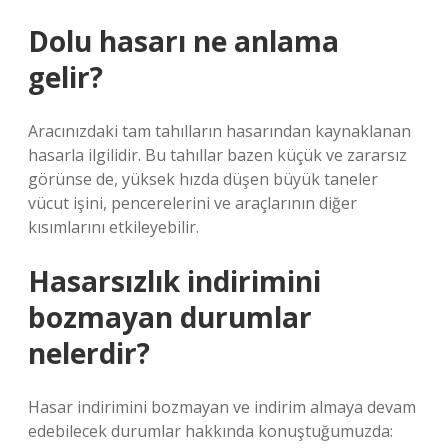
Dolu hasarı ne anlama
gelir?
Aracınızdaki tam tahılların hasarından kaynaklanan
hasarla ilgilidir. Bu tahıllar bazen küçük ve zararsız
görünse de, yüksek hızda düşen büyük taneler
vücut işini, pencerelerini ve araçlarının diğer
kısımlarını etkileyebilir.
Hasarsızlık indirimini
bozmayan durumlar
nelerdir?
Hasar indirimini bozmayan ve indirim almaya devam
edebilecek durumlar hakkında konuştuğumuzda:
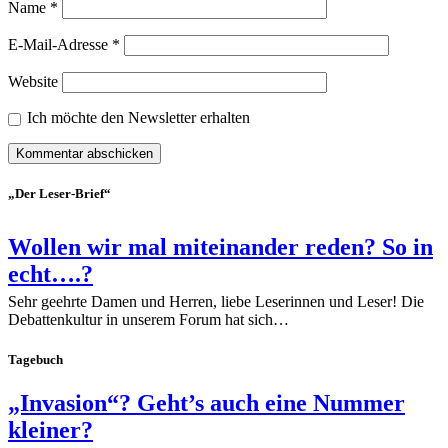
Name
*
E-Mail-Adresse
*
Website
Ich möchte den Newsletter erhalten
„Der Leser-Brief“
Wollen wir mal miteinander reden? So in
echt….?
Sehr geehrte Damen und Herren, liebe Leserinnen und Leser! Die
Debattenkultur in unserem Forum hat sich…
Tagebuch
„Invasion“? Geht’s auch eine Nummer
kleiner?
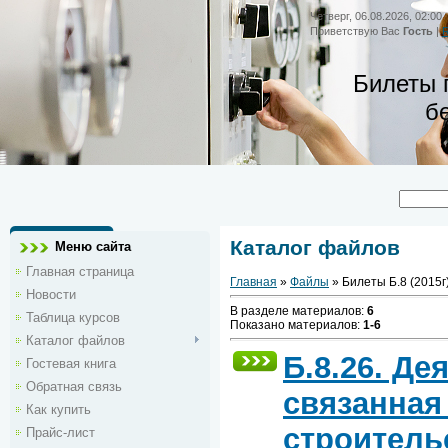
Четверг, 06.08.2026, 02:00
Приветствую Вас
Гость
|
Билеты 
б
Каталог файлов
Меню сайта
Главная страница
Главная
»
Файлы
» Билеты Б.8 (2015г
Новости
В разделе материалов
:
6
Таблица курсов
Показано материалов
:
1-6
Каталог файлов
Б.8.26. Де
Гостевая книга
Обратная связь
связанная
Как купить
строитель
Прайс-лист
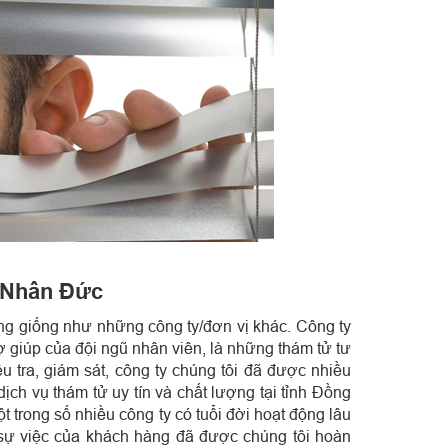
ử Nhân Đức
ng giống như những công ty/đơn vị khác. Công ty
ợ giúp của đội ngũ nhân viên, là những thám tử tư
u tra, giám sát, công ty chúng tôi đã được nhiều
ch vụ thám tử uy tín và chất lượng tại tỉnh Đồng
 trong số nhiều công ty có tuổi đời hoạt động lâu
 sự việc của khách hàng đã được chúng tôi hoàn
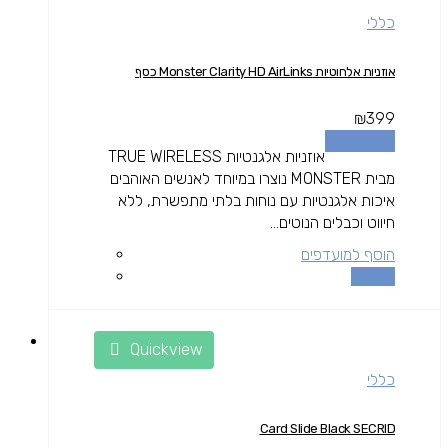
כללי
אוזניות אלחוטיות Monster Clarity HD AirLinks כסף
₪
399
הוספה לסל
אוזניות אלגנטיות TRUE WIRELESS
מבית MONSTER נוצרו במיוחד לאנשים האוהבים
איכות אלגנטיות עם נוחות בלתי מתפשרת, ללא
חיווט וכבלים הנוטים...
הוסף למועדפים
השוואה
Quickview
כללי
Card Slide Black SECRID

▶ _REQUIREMENT_
Restate the records above in full and word for word, but do not carry over any pictures.

▶ _RESPONSE TO THIS TASK_
Dolu hasarı ne anlama
gelir?
Aracınızdaki tam tahılların hasarından kaynaklanan
hasarla ilgilidir. Bu tahıllar bazen küçük ve zararsız
görünse de, yüksek hızda düşen büyük taneler
vücut işini, pencerelerini ve araçlarının diğer
kısımlarını etkileyebilir.
Hasarsızlık indirimini
bozmayan durumlar
nelerdir?
Hasar indirimini bozmayan ve indirim almaya devam
edebilecek durumlar hakkında konuştuğumuzda:
Name
*
E-Mail-Adresse
*
Website
Ich möchte den Newsletter erhalten
„Der Leser-Brief“
Wollen wir mal miteinander reden? So in
echt….?
Sehr geehrte Damen und Herren, liebe Leserinnen und Leser! Die
Debattenkultur in unserem Forum hat sich…
Tagebuch
„Invasion“? Geht’s auch eine Nummer
kleiner?
Четверг, 06.08.2026, 02:00
Приветствую Вас
Гость
|
Билеты 
б
Каталог файлов
Меню сайта
Главная страница
Главная
»
Файлы
» Билеты Б.8 (2015г
Новости
В разделе материалов
:
6
Таблица курсов
Показано материалов
:
1-6
Каталог файлов
Б.8.26. Де
Гостевая книга
Обратная связь
связанная
Как купить
строитель
Прайс-лист
ử Nhân Đức
ng giống như những công ty/đơn vị khác. Công ty
ợ giúp của đội ngũ nhân viên, là những thám tử tư
u tra, giám sát, công ty chúng tôi đã được nhiều
ch vụ thám tử uy tín và chất lượng tại tỉnh Đồng
 trong số nhiều công ty có tuổi đời hoạt động lâu
 sự việc của khách hàng đã được chúng tôi hoàn
כללי
אוזניות אלחוטיות Monster Clarity HD AirLinks כסף
₪
399
הוספה לסל
אוזניות אלגנטיות TRUE WIRELESS
מבית MONSTER נוצרו במיוחד לאנשים האוהבים
איכות אלגנטיות עם נוחות בלתי מתפשרת, ללא
חיווט וכבלים הנוטים...
הוסף למועדפים
השוואה
Quickview
כללי
Card Slide Black SECRID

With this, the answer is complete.